The last school bell brings visions of kids joyfully running out of the classroom until the fall and of teachers moving on to a summer job or enjoying some much deserved time for themselves. Interestingly, however, if you Google ‘teacher summer’ one of the suggested topics that comes up is ‘teacher depression during summer’. If you click on the links, you find a very different story about how many teachers feel in the summer.
On Reddit one user states “Anxiety/depression in the summer? I spend all year looking forward to summer break, and then, when it finally arrives, I’m hit with intense anxiety and depression. Anyone else feel this?” Numerous comments to this user suggest that many feel the same for a variety of reasons.
Common Reasons for Summertime Stress in Teachers (according to teachers on social media)

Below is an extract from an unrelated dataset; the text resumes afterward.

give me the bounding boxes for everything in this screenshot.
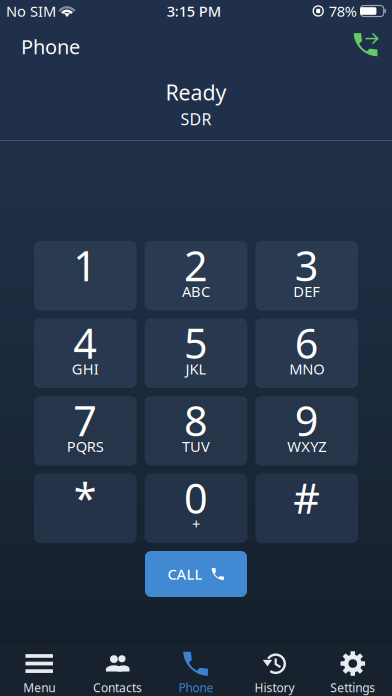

- Money – during the summer, so many of us take trips and visit family, but for teachers, the teacher 10-month income option can mean tightening belts during the summer and missing out on all of the fun.
- Human Interaction – during the school year teachers are surrounded by students, parents and administrators. While we’re sure they long for a little peace and quiet during the school year, summer can be a little too quiet for many.
- Purpose – teachers have so much purpose during the school year that the less structured days of summer can lead to anxiety.
But it isn’t just social media talking about summertime depression. According to WebMD’s article Tips for Summer Depression, “Especially hard is that you feel like you’re supposed to be having a great time. Everyone else seems so happy splashing in the water and sweating in their lawn chairs. So why can’t you?”
Beating the Summer Blues. Tips for Teachers, By Teachers
“I opted in to get pay checks year round. The first summer I didn’t and it wasn’t easy, but now I love summers.”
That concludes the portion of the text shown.